What is expected — Give the lines below again exactly, starting with the line that holds "moins intrusifs" and going on through the line that holds "des campagnes".

Data for review —

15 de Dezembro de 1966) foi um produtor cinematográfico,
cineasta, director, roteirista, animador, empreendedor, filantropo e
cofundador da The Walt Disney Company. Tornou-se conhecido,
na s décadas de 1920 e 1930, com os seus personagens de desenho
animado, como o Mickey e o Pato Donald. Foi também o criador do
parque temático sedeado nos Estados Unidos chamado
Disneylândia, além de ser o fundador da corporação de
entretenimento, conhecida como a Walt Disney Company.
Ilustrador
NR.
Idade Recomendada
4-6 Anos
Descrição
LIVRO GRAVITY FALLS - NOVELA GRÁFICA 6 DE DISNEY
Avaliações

...

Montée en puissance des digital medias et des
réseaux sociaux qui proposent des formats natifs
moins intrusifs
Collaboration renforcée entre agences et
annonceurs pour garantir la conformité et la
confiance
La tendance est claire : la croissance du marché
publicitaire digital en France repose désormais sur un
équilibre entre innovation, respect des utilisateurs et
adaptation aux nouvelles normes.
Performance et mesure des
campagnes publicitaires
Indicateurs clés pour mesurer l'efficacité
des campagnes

==

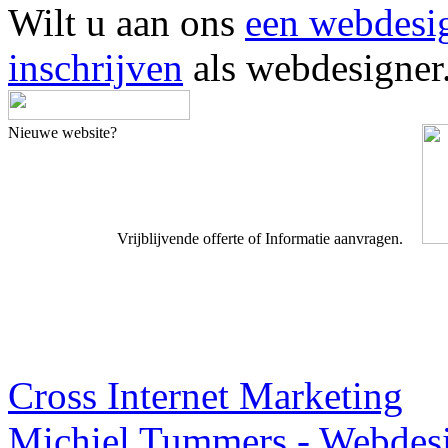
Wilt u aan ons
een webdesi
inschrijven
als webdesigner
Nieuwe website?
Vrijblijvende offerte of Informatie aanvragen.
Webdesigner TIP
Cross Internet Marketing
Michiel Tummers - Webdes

Your response —
moins intrusifs
Collaboration renforcée entre agences et
annonceurs pour garantir la conformité et la
confiance
La tendance est claire : la croissance du marché
publicitaire digital en France repose désormais sur un
équilibre entre innovation, respect des utilisateurs et
adaptation aux nouvelles normes.
Performance et mesure des
campagnes publicitaires
Indicateurs clés pour mesurer l'efficacité
des campagnes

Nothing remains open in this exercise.